* Data for review *
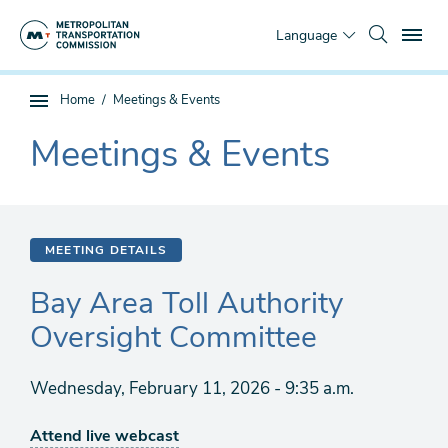
Skip
To
to
Language
main
content
You
Home
Meetings & Events
Sub
are
page
Meetings & Events
here
The
navigation
current
section
is
MEETING DETAILS
Bay Area Toll Authority
Oversight Committee
Wednesday, February 11, 2026 - 9:35 a.m.
Attend live webcast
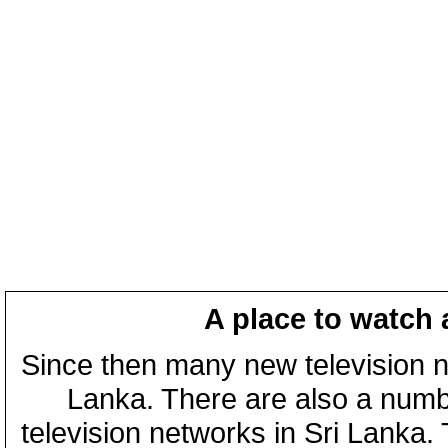
A place to watch 
Since then many new television n
Lanka. There are also a numbe
television networks in Sri Lanka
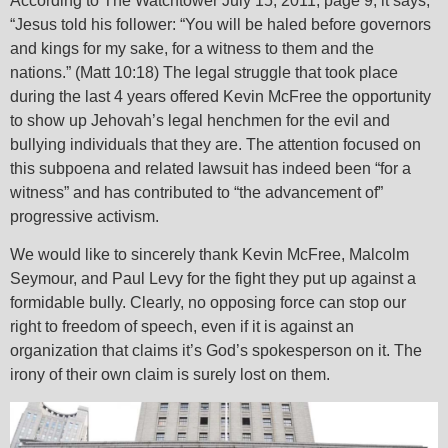
According to The Watchtower July 15, 2011, page 9, it says,
“Jesus told his follower: “You will be haled before governors
and kings for my sake, for a witness to them and the
nations.” (Matt 10:18) The legal struggle that took place
during the last 4 years offered Kevin McFree the opportunity
to show up Jehovah’s legal henchmen for the evil and
bullying individuals that they are. The attention focused on
this subpoena and related lawsuit has indeed been “for a
witness” and has contributed to “the advancement of”
progressive activism.
We would like to sincerely thank Kevin McFree, Malcolm
Seymour, and Paul Levy for the fight they put up against a
formidable bully. Clearly, no opposing force can stop our
right to freedom of speech, even if it is against an
organization that claims it’s God’s spokesperson on it. The
irony of their own claim is surely lost on them.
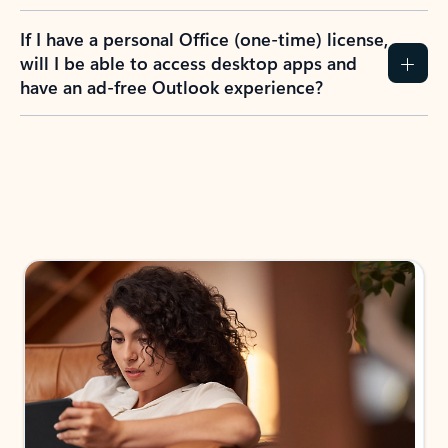
If I have a personal Office (one-time) license,
will I be able to access desktop apps and
have an ad-free Outlook experience?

* Task instructions *
Exactly the lines from the one containing "progressive activism." through the last line of the data above should be output, both ends included, with every picture left out.

* Problem solution *
progressive activism.
We would like to sincerely thank Kevin McFree, Malcolm
Seymour, and Paul Levy for the fight they put up against a
formidable bully. Clearly, no opposing force can stop our
right to freedom of speech, even if it is against an
organization that claims it’s God’s spokesperson on it. The
irony of their own claim is surely lost on them.
If I have a personal Office (one-time) license,
will I be able to access desktop apps and
have an ad-free Outlook experience?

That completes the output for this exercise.